How do I find a formula to find the even squares between two numbers? I have a coding assignment where I have to take two numbers, and print all the even square numbers between them.
like this:
(1, 100)
4, 16, 36, 64, 100
I want to find a math formula to do this. I have tried looking on other threads, but they were poorly explained or the solutions didn't work like this thread: How to find all perfect squares in a given range of numbers?
How do I find this? No code please.
 A: Let's say you have to find all even squares between integers $a$ and $b$ (included), with $a \le b$, i.e. all even squares in $[a,b]$. I'll use informal English rather than math notation, in case you are not familiar with math notation.

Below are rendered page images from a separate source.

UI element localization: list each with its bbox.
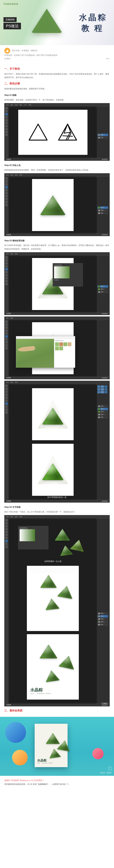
hero-tags: 实物绘制 PS做法 xyxy=(3,17,21,29)
intro-text: 端午节来了，那我们来画个粽子应个景。本课程绘制的是比较剔透的水晶粽，可凭个色当作… xyxy=(4,72,110,80)
svg-marker-1 xyxy=(59,124,77,140)
source-label: 作者来源：优设网 分享 PS实物绘制！端午节粽子在线制作教学 xyxy=(4,54,58,56)
poster-layout-1 xyxy=(27,566,79,631)
author-avatar[interactable]: ◕ xyxy=(4,48,10,54)
share-label: 分享到： xyxy=(4,58,12,60)
outline-triangle-plain xyxy=(28,123,48,142)
section-3-heading: 三、最终效果图 xyxy=(4,709,110,712)
svg-marker-0 xyxy=(29,124,47,140)
hero-title-line1: 水晶粽 xyxy=(79,12,107,23)
texture-preview xyxy=(16,339,54,368)
footer-notes: 感谢您 "作品推荐" 到www.ui.cn 大力支持我们！ 系列教程将持续陆续更… xyxy=(0,776,114,789)
article-meta: ◕ 图片作者：作者图文（图标页） 作者来源：优设网 分享 PS实物绘制！端午节粽… xyxy=(0,45,114,63)
color-picker-2[interactable]: 拾色器(前景色) xyxy=(18,526,48,549)
tag-label-1: 实物绘制 xyxy=(3,17,16,22)
bili-user: 兔懂懂 xyxy=(6,158,11,161)
step02-desc: 根据线稿的造型绘制填充颜色，再给一层薄薄阴影，把底色给画出来了，后面细化都在基础… xyxy=(4,168,110,172)
hero-title: 水晶粽 教程 xyxy=(79,12,107,34)
tag-label-2: PS做法 xyxy=(3,23,21,29)
caption-3c: 粽子有明显的高光一条 xyxy=(47,496,67,499)
section-1-heading: 一、关于教程 xyxy=(4,67,110,70)
step04-desc: 画完了我们来做一下版式，加上文字和标题元素，丰富画面完善一下，画面就完成了。 xyxy=(4,510,110,514)
ps-panels[interactable]: 图层 4 背景 xyxy=(96,106,110,158)
ps-screenshot-3a: 选择编辑图像 图层 3 图层 2 背景 拾色器(前景色) # 5a8c3c 兔懂… xyxy=(4,252,110,315)
bili-watermark: bilibili xyxy=(102,158,108,160)
poster-layout-2: 水晶粽 ICE · DUMPLINGS xyxy=(27,634,79,700)
views-count: 👁 1 xyxy=(106,57,110,61)
brand-logo: TUDOOGO xyxy=(3,3,18,5)
step01-title: Step 01 线稿 xyxy=(4,94,110,97)
deco-disc-blue xyxy=(5,722,26,743)
color-picker-dialog[interactable]: 拾色器(前景色) # 5a8c3c xyxy=(53,263,83,286)
step04-title: Step 04 文字排版 xyxy=(4,506,110,509)
poster-title: 水晶粽 ICE · DUMPLINGS xyxy=(30,687,51,694)
outline-triangle-detailed xyxy=(57,123,78,142)
ps-screenshot-3c: 选择编辑图像 图层 4 图层 3 图层 2 图层 1 背景 xyxy=(4,381,110,503)
ps-screenshot-2: 选择编辑图像图层 图层 2 图层 1 背景 兔懂懂bilibili xyxy=(4,173,110,236)
deco-disc-pink xyxy=(92,748,104,759)
final-result-image: 水晶粽 ICE · DUMPLINGS 兔懂懂 bilibili ⛶ xyxy=(0,717,114,776)
final-poster: 水晶粽 ICE · DUMPLINGS xyxy=(35,724,68,767)
author-label: 图片作者：作者图文（图标页） xyxy=(12,50,39,52)
section-2-heading: 二、教程步骤 xyxy=(4,82,110,85)
ps-toolbar[interactable] xyxy=(4,106,8,158)
expand-icon[interactable]: ⛶ xyxy=(109,767,112,770)
bili-watermark-final: 兔懂懂 bilibili xyxy=(100,772,111,774)
ps-menubar: 选择编辑图像图层文字滤镜 xyxy=(4,103,110,106)
step03-title: Step 03 增加纹理光影 xyxy=(4,239,110,242)
texture-browser-overlay[interactable]: 绿色粽叶材质 xyxy=(16,336,75,368)
layers-panel: 图层 4 背景 xyxy=(97,133,109,158)
ps-screenshot-4: 选择编辑图像图层 图层 4 图层 3 图层 2 图层 1 背景 拾色器(前景色)… xyxy=(4,515,110,706)
caption-4a: 这种质感绿一点上色 xyxy=(44,560,62,563)
ps-statusbar: 兔懂懂 bilibili xyxy=(4,158,110,161)
step02-title: Step 02 开始上色 xyxy=(4,164,110,167)
step03-desc: 粽子有棕叶和质感的，我们找一张材质图片做纹理，正片叠底上去，再画出高光明暗区。纹… xyxy=(4,244,110,251)
zongzi-base-color xyxy=(40,195,66,215)
tutorial-hero-banner: TUDOOGO 实物绘制 PS做法 水晶粽 教程 xyxy=(0,0,114,45)
step01-desc: 参照轮廓图，画出线稿，这里我们简化一下，画个简单版的，先画轮廓。 xyxy=(4,98,110,102)
texture-sidebar: 绿色粽叶材质 xyxy=(54,339,75,368)
ps-screenshot-1: 选择编辑图像图层文字滤镜 图层 4 背景 兔懂懂 bilibili xyxy=(4,103,110,161)
step-intro: 线稿和配色是我画画的基础，重要程度不言而喻。 xyxy=(4,87,110,91)
hero-title-line2: 教程 xyxy=(79,23,107,34)
hero-zongzi-illustration xyxy=(31,9,66,38)
ps-screenshot-3b: 选择编辑 绿色粽叶材质 兔懂懂bilibili xyxy=(4,316,110,379)
zongzi-variant-3 xyxy=(53,540,79,560)
deco-disc-orange xyxy=(12,750,28,766)
ps-canvas[interactable] xyxy=(9,107,97,157)
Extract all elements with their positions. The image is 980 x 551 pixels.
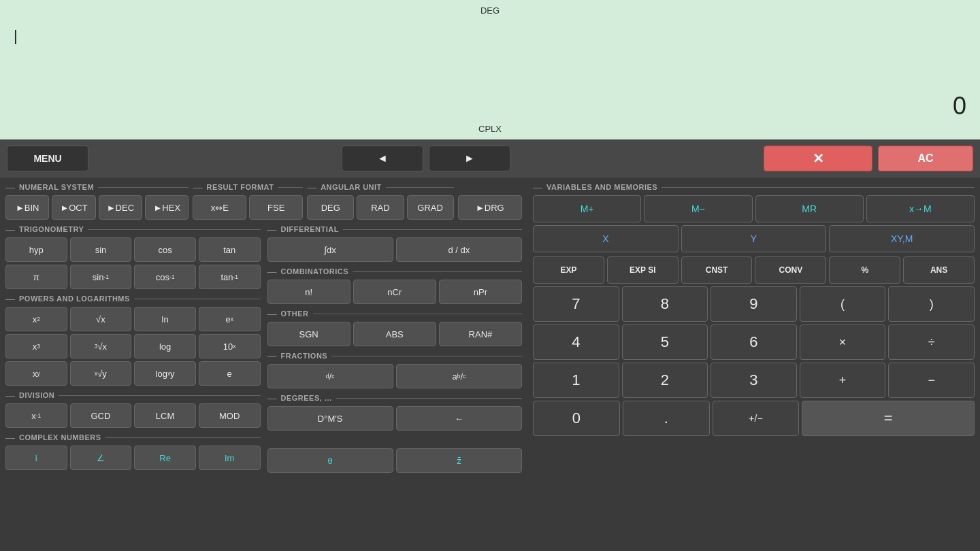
minus-button[interactable]: − [888,363,975,398]
x-button[interactable]: X [533,225,679,252]
variables-label: VARIABLES AND MEMORIES [546,183,657,191]
abs-button[interactable]: ABS [353,322,436,346]
num8-button[interactable]: 8 [622,286,708,322]
logxy-button[interactable]: logxy [134,361,196,386]
gcd-button[interactable]: GCD [70,403,132,428]
derivative-button[interactable]: d / dx [396,237,522,262]
forward-button[interactable]: ► [429,146,510,171]
xtom-button[interactable]: x→M [866,195,975,222]
degrees-label: DEGREES, ... [281,394,332,402]
cplx-indicator: CPLX [478,124,502,134]
combinatorics-label: COMBINATORICS [281,267,349,276]
num7-button[interactable]: 7 [533,286,619,322]
e-button[interactable]: e [199,361,261,386]
expsi-button[interactable]: EXP SI [607,256,679,284]
num9-button[interactable]: 9 [710,286,797,322]
num1-button[interactable]: 1 [533,363,619,398]
num0-button[interactable]: 0 [533,401,620,436]
integral-button[interactable]: ∫dx [267,237,393,262]
sin-button[interactable]: sin [70,237,132,262]
mod-button[interactable]: MOD [199,403,261,428]
xinv-button[interactable]: x-1 [5,403,67,428]
angular-unit-label: ANGULAR UNIT [321,183,382,191]
mul-button[interactable]: × [800,324,886,360]
conv-button[interactable]: CONV [755,256,826,284]
dc-button[interactable]: d/c [267,364,393,388]
y-button[interactable]: Y [681,225,827,252]
hex-button[interactable]: ►HEX [145,195,189,220]
xe-button[interactable]: x⇔E [193,195,246,220]
oct-button[interactable]: ►OCT [52,195,95,220]
menu-button[interactable]: MENU [7,146,88,171]
xy-button[interactable]: xy [5,361,67,386]
log-button[interactable]: log [134,334,196,358]
num5-button[interactable]: 5 [622,324,708,360]
x2-button[interactable]: x2 [5,307,67,331]
theta-button[interactable]: θ [267,448,393,473]
grad-button[interactable]: GRAD [407,195,454,220]
deg-button[interactable]: DEG [307,195,354,220]
zbar-button[interactable]: z̄ [396,448,522,473]
sin-inv-button[interactable]: sin-1 [70,265,132,289]
num6-button[interactable]: 6 [710,324,797,360]
mr-button[interactable]: MR [755,195,864,222]
exp-button[interactable]: EXP [533,256,604,284]
ncr-button[interactable]: nCr [353,280,436,304]
ac-button[interactable]: AC [878,146,973,171]
pi-button[interactable]: π [5,265,67,289]
tan-inv-button[interactable]: tan-1 [199,265,261,289]
sqrtx-button[interactable]: √x [70,307,132,331]
xrty-button[interactable]: x√y [70,361,132,386]
npr-button[interactable]: nPr [439,280,522,304]
ran-button[interactable]: RAN# [439,322,522,346]
plus-button[interactable]: + [800,363,886,398]
hyp-button[interactable]: hyp [5,237,67,262]
variables-section: — VARIABLES AND MEMORIES M+ M− MR x→M X … [533,182,975,252]
nfact-button[interactable]: n! [267,280,350,304]
abdc-button[interactable]: a b/c [396,364,522,388]
toolbar: MENU ◄ ► ✕ AC [0,139,980,178]
x3-button[interactable]: x3 [5,334,67,358]
posneg-button[interactable]: +/− [713,401,800,436]
pow10-button[interactable]: 10x [199,334,261,358]
dms-button[interactable]: D°M′S [267,406,393,431]
display: DEG | 0 CPLX [0,0,980,139]
pct-button[interactable]: % [829,256,900,284]
lcm-button[interactable]: LCM [134,403,196,428]
mplus-button[interactable]: M+ [533,195,641,222]
sgn-button[interactable]: SGN [267,322,350,346]
rparen-button[interactable]: ) [888,286,975,322]
num2-button[interactable]: 2 [622,363,708,398]
fse-button[interactable]: FSE [249,195,303,220]
complex-label: COMPLEX NUMBERS [19,433,101,441]
xym-button[interactable]: XY,M [829,225,975,252]
im-button[interactable]: Im [199,446,261,470]
bin-button[interactable]: ►BIN [5,195,49,220]
num3-button[interactable]: 3 [710,363,797,398]
cos-inv-button[interactable]: cos-1 [134,265,196,289]
deg-back-button[interactable]: ← [396,406,522,431]
mminus-button[interactable]: M− [644,195,752,222]
cbrtx-button[interactable]: 3√x [70,334,132,358]
backspace-button[interactable]: ✕ [764,146,872,171]
equals-button[interactable]: = [802,401,975,436]
drg-button[interactable]: ►DRG [458,195,522,220]
angle-button[interactable]: ∠ [70,446,132,470]
main-content: — NUMERAL SYSTEM ►BIN ►OCT ►DEC ►HEX — R… [0,178,980,551]
dec-button[interactable]: ►DEC [99,195,142,220]
rad-button[interactable]: RAD [357,195,404,220]
div-button[interactable]: ÷ [888,324,975,360]
cnst-button[interactable]: CNST [681,256,753,284]
dot-button[interactable]: . [623,401,710,436]
ans-button[interactable]: ANS [903,256,975,284]
lparen-button[interactable]: ( [800,286,886,322]
ex-button[interactable]: ex [199,307,261,331]
cursor: | [14,27,18,45]
tan-button[interactable]: tan [199,237,261,262]
ln-button[interactable]: ln [134,307,196,331]
re-button[interactable]: Re [134,446,196,470]
back-button[interactable]: ◄ [342,146,423,171]
num4-button[interactable]: 4 [533,324,619,360]
i-button[interactable]: i [5,446,67,470]
cos-button[interactable]: cos [134,237,196,262]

In case you prefer to have math notation, please tell.
Take:
$c =$ integer part of $\sqrt a$
$d =$ lowest even integer greater than or equal to $c$
Test if $d^2 = a$. If this is the case, $d^2$ is your first result number.
In all cases, increase $d$ by $2$.
Test whether the new $d^2$ is lower or equal to $b$. If true, this is a new result number.
Loop until $d^2 > b$.
Example: all even squares between 50 and 150, included.
$c =$ integer part of $\sqrt {50}$ $= 7$
$d=8$
$d^2$ is greater than $50$ so we test whether $d^2$ is lower or equal to $150$. This is the case, so $8^2 = 64$ is the first number we want.
Then we increase $d$ by $2$ which gives $10$.
$10^2 = 100$ which is lower or equal to $150$ so that is the second number we want.
Then $12^2 = 144$ is accepted too.
The next one is $14^2 = 196$ which is greater than $150$ so we stop at $144$.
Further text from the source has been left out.